The expletive comes in for the first time at around 23 seconds into the first track, “Queens Gets The Money,” a drumless, piano-wrapped declaration of war that sets the collection off with a focus unheard of from Mr. Jones in a very long time. Had it not been for his asinine campaign I probably wouldn’t have even noticed, I’d have been focused on the lyrics and the beats, which are some of the best he’s put together since The Lost Tapes.

Over the smokey guitars of the oft-used Whatnauts sample,“Message From a Black Man,” Nas swaggers through the dimly lit pool halls of our subconscious on “You Can’t Stop Us Now.” With The Last Poets riding shotgun Nas drops a virtual blogroll of the Black experience in America. Sonically Nas seems to have found a cure for his suspect beat selection pulling sounds from a diverse group of boardsmiths (, Mark Ronson, DJ Toomp, etc.) that keep him focused without putting listeners to sleep. However, one listen to vintage DJ Premier like Jeru’s “The Frustrated Nigga” and you’ll scratch your head as to why the man is still MIA on the tracklisting.

Lyrically Nas flexes a renewed vigor that makes you wonder if he stumbled upon one of his own old rhyme books.

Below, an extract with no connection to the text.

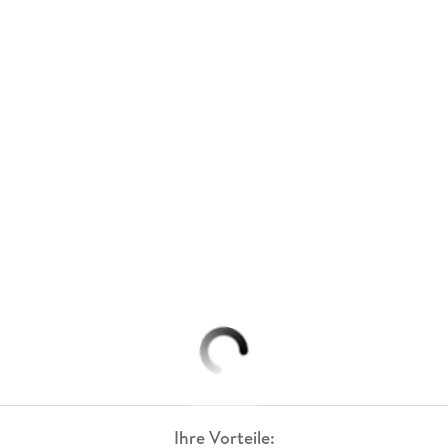
Ihre Vorteile: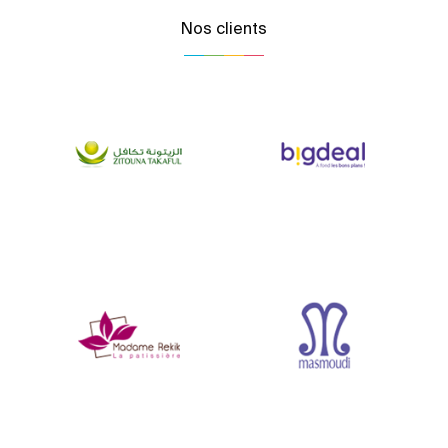
Nos clients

He even sounds younger on “Breathe” as he rewinds the clock: “til it rains and my Timbs stain my socks, til I dodge enough shots and the presiding judge slams a mallet… ” The difference between this and some of the missteps of say, Street’s Disciple (“Coon Picnic,” ) is that Nas isn’t trying too hard. Unlike that baffling “Be A Nigger Too” that was thankfully left off the final product, “N.I.G.G.E.R.” is the song I want to play outside of Jesse Jackson’s window on level 10: “We trust no black leaders/use the stove to heat us/powdered eggs and government cheeses/the calendars with Martin, JKF and Jesus…yeah I’m from the ghetto, where old black women talk about their sugar level…”

For the past few albums Nas has employed gimmicks to get attention and raise the ire of his detractors. But the truth is he always got the most praise for simply putting his heart into a verse and letting the music speak for itself, not his marketing team/scheme. Instead now this CD has achieved Voldemort status as “that which will not be mentioned” doing a disservice to an otherwise accomplished collection.